→ **Page images and extracted text**:

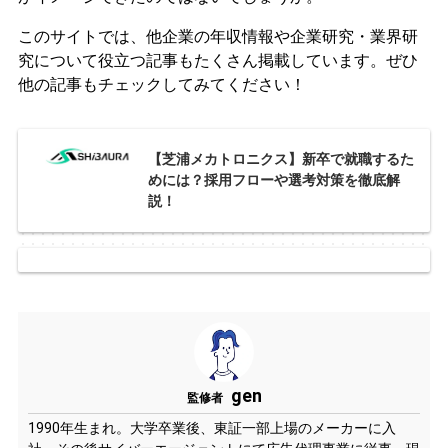
このサイトでは、他企業の年収情報や企業研究・業界研
究について役立つ記事もたくさん掲載しています。ぜひ
他の記事もチェックしてみてください！
【芝浦メカトロニクス】新卒で就職するた
めには？採用フローや選考対策を徹底解
説！
gen
監修者
1990年生まれ。大学卒業後、東証一部上場のメーカーに入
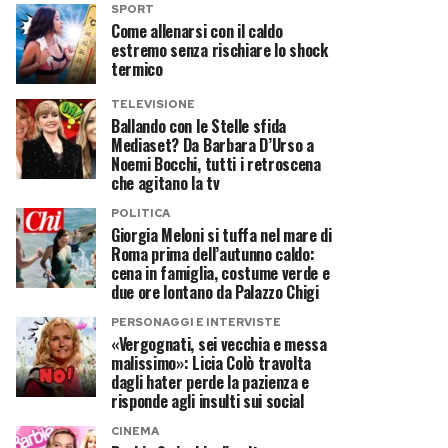
SPORT
Come allenarsi con il caldo
estremo senza rischiare lo shock
termico
TELEVISIONE
Ballando con le Stelle sfida
Mediaset? Da Barbara D’Urso a
Noemi Bocchi, tutti i retroscena
che agitano la tv
POLITICA
Giorgia Meloni si tuffa nel mare di
Roma prima dell’autunno caldo:
cena in famiglia, costume verde e
due ore lontano da Palazzo Chigi
PERSONAGGI E INTERVISTE
«Vergognati, sei vecchia e messa
malissimo»: Licia Colò travolta
dagli hater perde la pazienza e
risponde agli insulti sui social
CINEMA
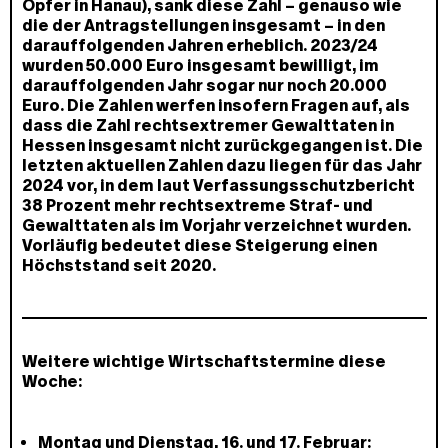
Opfer in Hanau), sank diese Zahl – genauso wie
die der Antragstellungen insgesamt – in den
darauffolgenden Jahren erheblich. 2023/24
wurden 50.000 Euro insgesamt bewilligt, im
darauffolgenden Jahr sogar nur noch 20.000
Euro. Die Zahlen werfen insofern Fragen auf, als
dass die Zahl rechtsextremer Gewalttaten in
Hessen insgesamt nicht zurückgegangen ist. Die
letzten aktuellen Zahlen dazu liegen für das Jahr
2024 vor, in dem laut Verfassungsschutzbericht
38 Prozent mehr rechtsextreme Straf- und
Gewalttaten als im Vorjahr verzeichnet wurden.
Vorläufig bedeutet diese Steigerung einen
Höchststand seit 2020.
Weitere wichtige Wirtschaftstermine diese
Woche:
Montag und Dienstag, 16. und 17. Februar:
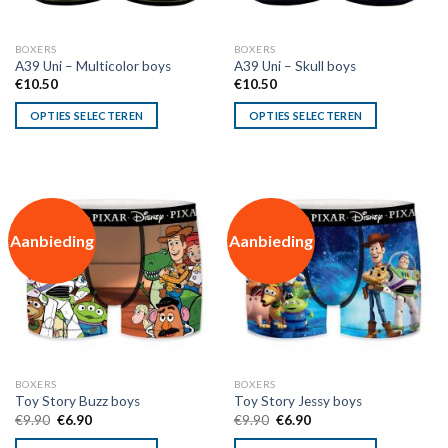
BOXERS
BOXERS
A39 Uni – Multicolor boys
A39 Uni – Skull boys
€
10.50
€
10.50
OPTIES SELECTEREN
OPTIES SELECTEREN
Aanbieding
Aanbieding
BOXERS
BOXERS
Toy Story Buzz boys
Toy Story Jessy boys
Oorspronkelijke
Huidige
Oorspronkelijke
Huidige
€
9.90
€
6.90
€
9.90
€
6.90
prijs
prijs
prijs
prijs
was:
is:
was:
is:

→ **Your assignment**: Go to the line above that has "TELEVISIONE" and copy exactly from there down to the line that has "Opfer in Hanau), sank", both included. Leave the pictures out.

→ **Response area**:
TELEVISIONE
Ballando con le Stelle sfida
Mediaset? Da Barbara D’Urso a
Noemi Bocchi, tutti i retroscena
che agitano la tv
POLITICA
Giorgia Meloni si tuffa nel mare di
Roma prima dell’autunno caldo:
cena in famiglia, costume verde e
due ore lontano da Palazzo Chigi
PERSONAGGI E INTERVISTE
«Vergognati, sei vecchia e messa
malissimo»: Licia Colò travolta
dagli hater perde la pazienza e
risponde agli insulti sui social
CINEMA
Opfer in Hanau), sank diese Zahl – genauso wie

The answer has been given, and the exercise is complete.